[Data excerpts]
----
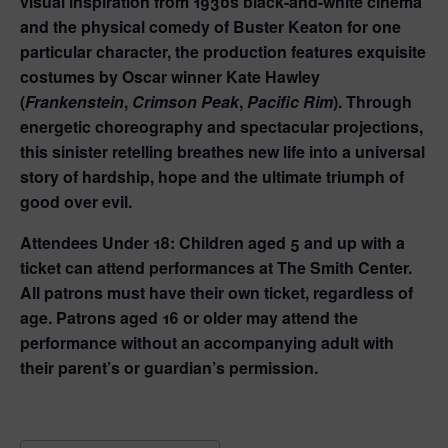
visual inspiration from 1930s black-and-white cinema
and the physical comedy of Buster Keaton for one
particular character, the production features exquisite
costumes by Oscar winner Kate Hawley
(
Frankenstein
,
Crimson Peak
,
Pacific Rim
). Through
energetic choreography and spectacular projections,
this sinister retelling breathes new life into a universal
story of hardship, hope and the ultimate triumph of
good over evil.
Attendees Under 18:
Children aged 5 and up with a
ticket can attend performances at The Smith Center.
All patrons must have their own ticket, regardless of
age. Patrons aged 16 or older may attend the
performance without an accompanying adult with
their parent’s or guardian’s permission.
----
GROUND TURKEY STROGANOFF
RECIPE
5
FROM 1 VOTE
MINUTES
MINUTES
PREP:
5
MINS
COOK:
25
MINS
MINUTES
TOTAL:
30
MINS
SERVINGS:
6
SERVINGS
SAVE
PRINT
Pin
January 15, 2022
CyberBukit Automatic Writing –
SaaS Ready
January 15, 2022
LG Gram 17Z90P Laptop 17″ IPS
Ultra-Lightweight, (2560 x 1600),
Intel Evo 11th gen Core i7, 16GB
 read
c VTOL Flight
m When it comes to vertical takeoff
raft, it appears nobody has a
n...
----
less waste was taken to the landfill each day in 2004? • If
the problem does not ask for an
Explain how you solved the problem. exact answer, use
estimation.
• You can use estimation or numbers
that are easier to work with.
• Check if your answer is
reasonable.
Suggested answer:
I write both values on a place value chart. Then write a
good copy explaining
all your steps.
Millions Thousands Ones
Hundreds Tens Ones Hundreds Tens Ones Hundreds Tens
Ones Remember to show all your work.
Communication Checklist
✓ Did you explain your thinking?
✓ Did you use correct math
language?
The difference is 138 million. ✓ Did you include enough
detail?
----
**EXERCISE DESCRIPTION**
Copy all lines of the preceding data that hold the word "answer".

**SOLUTION**
Explain how you solved the problem. exact answer, use
• Check if your answer is
Suggested answer:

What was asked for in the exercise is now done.